**PROBLEM TO SOLVE**
Among the entries that follow, find the lines containing the string "helper" and copy them.

====

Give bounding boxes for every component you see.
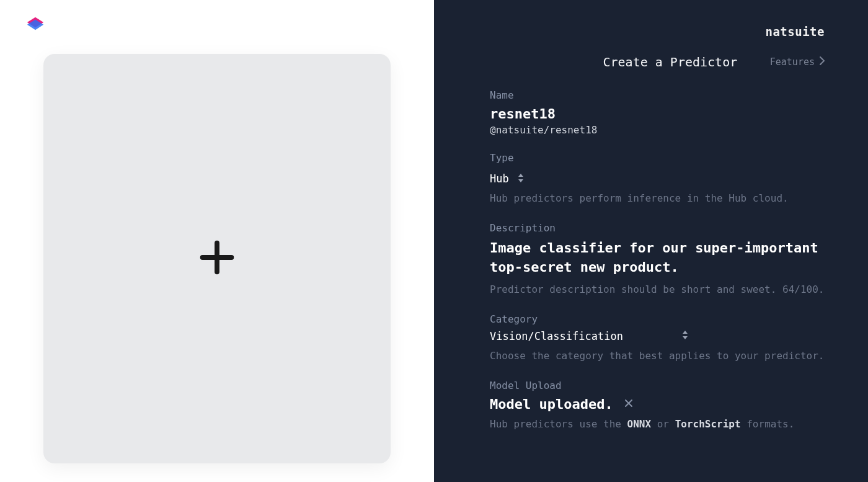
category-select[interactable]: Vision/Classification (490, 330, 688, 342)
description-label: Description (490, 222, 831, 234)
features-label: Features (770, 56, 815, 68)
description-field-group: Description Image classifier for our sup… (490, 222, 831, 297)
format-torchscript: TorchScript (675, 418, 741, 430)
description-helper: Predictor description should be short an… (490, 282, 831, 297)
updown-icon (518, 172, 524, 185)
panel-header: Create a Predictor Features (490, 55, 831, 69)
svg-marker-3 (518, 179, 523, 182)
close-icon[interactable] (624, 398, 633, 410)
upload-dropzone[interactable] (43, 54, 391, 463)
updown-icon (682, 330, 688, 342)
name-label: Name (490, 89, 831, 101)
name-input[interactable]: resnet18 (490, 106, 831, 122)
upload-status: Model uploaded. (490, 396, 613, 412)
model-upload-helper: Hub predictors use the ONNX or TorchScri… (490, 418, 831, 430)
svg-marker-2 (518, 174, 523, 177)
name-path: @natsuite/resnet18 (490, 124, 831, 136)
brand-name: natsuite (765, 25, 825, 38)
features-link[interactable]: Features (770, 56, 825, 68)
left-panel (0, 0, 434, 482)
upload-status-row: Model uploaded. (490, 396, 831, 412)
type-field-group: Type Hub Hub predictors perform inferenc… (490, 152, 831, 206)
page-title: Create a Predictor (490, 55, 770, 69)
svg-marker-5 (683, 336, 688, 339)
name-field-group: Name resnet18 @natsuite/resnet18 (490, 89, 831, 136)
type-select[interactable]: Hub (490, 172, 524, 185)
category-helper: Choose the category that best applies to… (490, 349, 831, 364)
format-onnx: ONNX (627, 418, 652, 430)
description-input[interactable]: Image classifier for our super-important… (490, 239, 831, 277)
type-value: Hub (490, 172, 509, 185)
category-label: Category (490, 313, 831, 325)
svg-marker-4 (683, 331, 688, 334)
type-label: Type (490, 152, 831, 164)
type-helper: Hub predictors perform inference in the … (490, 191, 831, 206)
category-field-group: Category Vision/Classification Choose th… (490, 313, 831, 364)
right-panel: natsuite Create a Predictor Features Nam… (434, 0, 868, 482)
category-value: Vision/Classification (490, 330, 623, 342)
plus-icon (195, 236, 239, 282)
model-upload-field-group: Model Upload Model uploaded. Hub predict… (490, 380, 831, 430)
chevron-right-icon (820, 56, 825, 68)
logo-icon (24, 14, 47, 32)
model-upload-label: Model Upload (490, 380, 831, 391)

====

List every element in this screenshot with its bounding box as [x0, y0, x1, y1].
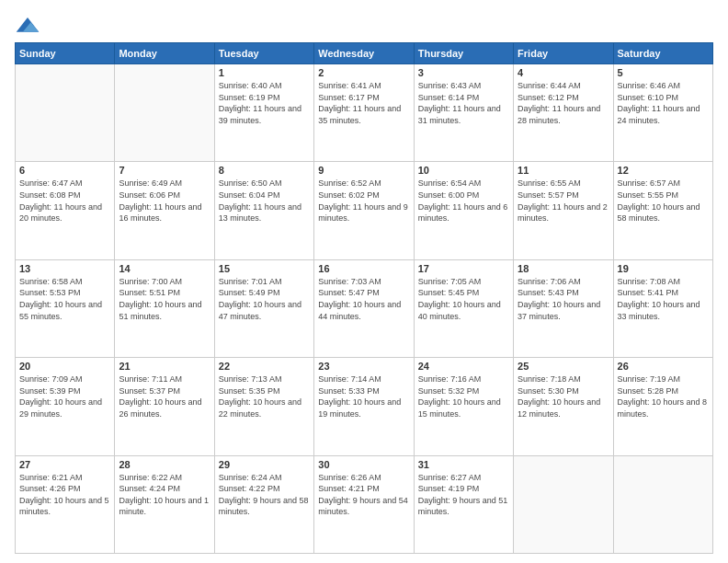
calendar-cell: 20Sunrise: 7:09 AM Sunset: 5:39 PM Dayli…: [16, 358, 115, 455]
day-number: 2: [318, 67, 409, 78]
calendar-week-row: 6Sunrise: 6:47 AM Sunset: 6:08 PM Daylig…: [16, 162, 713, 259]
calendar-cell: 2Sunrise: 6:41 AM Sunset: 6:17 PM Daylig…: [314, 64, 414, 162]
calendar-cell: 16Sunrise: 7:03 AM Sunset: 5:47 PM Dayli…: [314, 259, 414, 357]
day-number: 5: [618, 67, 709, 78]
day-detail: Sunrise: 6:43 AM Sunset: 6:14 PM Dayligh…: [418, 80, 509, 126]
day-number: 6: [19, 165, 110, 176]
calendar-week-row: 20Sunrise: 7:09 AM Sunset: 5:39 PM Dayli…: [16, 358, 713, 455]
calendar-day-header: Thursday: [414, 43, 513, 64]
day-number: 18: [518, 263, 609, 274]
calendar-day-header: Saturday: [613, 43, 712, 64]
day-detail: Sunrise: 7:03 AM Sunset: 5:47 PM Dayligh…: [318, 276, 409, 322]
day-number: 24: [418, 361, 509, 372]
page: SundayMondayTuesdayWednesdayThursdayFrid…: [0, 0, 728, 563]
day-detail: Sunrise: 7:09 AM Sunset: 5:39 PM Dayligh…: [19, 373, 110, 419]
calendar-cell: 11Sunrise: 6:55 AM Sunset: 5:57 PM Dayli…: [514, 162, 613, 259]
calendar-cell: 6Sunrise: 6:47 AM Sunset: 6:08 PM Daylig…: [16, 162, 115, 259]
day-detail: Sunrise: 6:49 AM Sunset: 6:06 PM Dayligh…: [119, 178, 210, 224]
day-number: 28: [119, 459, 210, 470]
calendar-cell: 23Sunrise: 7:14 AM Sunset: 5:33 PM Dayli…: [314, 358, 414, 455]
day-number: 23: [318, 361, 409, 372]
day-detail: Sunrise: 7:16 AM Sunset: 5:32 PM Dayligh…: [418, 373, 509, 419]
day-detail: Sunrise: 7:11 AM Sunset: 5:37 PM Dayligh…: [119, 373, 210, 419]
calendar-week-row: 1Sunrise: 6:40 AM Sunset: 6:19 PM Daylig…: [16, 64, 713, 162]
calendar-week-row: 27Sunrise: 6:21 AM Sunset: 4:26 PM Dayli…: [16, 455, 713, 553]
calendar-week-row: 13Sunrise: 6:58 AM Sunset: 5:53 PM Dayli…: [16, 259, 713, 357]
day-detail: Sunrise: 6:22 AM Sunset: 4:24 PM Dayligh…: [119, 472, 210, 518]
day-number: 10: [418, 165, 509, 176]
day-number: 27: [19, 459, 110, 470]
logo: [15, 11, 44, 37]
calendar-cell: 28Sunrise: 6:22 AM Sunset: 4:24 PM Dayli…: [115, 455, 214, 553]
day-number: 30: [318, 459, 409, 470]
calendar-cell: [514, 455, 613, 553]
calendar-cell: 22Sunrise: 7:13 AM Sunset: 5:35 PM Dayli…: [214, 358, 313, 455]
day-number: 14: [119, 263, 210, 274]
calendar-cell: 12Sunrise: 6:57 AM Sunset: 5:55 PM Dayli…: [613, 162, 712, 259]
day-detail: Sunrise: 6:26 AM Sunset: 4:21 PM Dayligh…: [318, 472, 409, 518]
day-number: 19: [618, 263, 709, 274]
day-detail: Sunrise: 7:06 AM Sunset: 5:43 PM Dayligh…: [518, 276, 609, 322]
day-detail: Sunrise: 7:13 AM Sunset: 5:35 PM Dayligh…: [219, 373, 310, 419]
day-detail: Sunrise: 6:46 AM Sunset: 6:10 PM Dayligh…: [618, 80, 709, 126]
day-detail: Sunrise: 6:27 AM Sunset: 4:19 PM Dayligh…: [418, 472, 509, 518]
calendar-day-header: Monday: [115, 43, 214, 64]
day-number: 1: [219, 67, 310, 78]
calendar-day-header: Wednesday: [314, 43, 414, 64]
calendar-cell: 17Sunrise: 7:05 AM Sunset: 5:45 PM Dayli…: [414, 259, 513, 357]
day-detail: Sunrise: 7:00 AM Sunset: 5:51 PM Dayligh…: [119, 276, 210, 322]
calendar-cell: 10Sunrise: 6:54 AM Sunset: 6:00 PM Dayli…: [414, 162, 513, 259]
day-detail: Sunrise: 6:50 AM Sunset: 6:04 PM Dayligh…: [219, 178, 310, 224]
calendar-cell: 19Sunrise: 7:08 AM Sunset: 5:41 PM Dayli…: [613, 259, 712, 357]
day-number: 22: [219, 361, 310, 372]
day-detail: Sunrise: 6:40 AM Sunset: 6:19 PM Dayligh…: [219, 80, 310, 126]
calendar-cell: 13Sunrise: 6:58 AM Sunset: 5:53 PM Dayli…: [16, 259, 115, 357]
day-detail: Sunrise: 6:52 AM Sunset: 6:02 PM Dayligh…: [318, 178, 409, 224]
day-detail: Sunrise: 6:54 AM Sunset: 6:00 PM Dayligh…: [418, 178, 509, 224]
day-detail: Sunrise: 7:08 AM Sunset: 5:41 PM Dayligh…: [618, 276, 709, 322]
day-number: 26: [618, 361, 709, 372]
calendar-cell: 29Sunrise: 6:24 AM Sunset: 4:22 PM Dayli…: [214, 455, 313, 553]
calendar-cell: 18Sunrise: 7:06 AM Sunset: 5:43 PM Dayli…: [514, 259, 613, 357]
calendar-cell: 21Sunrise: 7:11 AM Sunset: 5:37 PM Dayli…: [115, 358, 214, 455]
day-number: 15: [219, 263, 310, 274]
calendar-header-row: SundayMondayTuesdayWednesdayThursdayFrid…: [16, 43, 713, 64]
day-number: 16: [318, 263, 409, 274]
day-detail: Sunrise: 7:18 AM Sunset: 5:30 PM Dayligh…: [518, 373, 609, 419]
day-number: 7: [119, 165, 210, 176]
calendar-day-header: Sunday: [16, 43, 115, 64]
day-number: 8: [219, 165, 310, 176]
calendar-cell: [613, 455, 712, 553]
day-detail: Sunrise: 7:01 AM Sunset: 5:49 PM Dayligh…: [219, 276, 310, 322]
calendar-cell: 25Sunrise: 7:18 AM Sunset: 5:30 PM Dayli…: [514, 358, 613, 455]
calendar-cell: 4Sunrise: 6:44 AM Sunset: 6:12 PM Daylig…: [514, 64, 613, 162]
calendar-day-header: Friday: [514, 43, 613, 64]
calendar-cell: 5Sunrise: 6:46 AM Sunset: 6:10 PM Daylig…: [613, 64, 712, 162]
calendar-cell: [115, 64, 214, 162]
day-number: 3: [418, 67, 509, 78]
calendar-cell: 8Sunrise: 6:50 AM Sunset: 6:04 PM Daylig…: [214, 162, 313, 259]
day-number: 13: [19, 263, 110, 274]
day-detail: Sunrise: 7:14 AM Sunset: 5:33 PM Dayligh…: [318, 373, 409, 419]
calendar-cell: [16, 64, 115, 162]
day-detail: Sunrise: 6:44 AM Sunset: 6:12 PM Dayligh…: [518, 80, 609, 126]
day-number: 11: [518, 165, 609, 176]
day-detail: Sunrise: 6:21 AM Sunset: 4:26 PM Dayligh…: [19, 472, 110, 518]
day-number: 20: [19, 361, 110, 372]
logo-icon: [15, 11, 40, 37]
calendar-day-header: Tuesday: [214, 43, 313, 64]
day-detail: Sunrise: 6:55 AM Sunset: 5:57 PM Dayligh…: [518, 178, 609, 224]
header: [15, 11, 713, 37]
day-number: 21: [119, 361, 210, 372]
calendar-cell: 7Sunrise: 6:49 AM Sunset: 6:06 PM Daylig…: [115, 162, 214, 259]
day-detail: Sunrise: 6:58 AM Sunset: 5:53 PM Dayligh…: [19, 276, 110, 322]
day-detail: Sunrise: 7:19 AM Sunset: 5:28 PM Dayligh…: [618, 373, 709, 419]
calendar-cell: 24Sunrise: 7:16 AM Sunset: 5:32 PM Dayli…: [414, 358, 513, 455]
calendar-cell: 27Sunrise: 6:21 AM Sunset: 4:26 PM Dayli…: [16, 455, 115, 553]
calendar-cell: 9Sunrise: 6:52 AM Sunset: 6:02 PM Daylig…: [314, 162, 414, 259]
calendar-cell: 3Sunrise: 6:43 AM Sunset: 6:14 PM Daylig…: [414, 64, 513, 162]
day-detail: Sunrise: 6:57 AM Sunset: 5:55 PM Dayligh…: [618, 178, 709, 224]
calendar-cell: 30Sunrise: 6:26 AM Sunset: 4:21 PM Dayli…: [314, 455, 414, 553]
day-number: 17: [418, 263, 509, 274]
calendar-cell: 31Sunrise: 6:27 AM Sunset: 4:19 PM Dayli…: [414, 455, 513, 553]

====

**SOLVED PROBLEM**
description-helper: Predictor description should be short an… (490, 282, 831, 297)
model-upload-helper: Hub predictors use the ONNX or TorchScri… (490, 418, 831, 430)
category-helper: Choose the category that best applies to… (490, 349, 831, 364)
type-helper: Hub predictors perform inference in the … (490, 191, 831, 206)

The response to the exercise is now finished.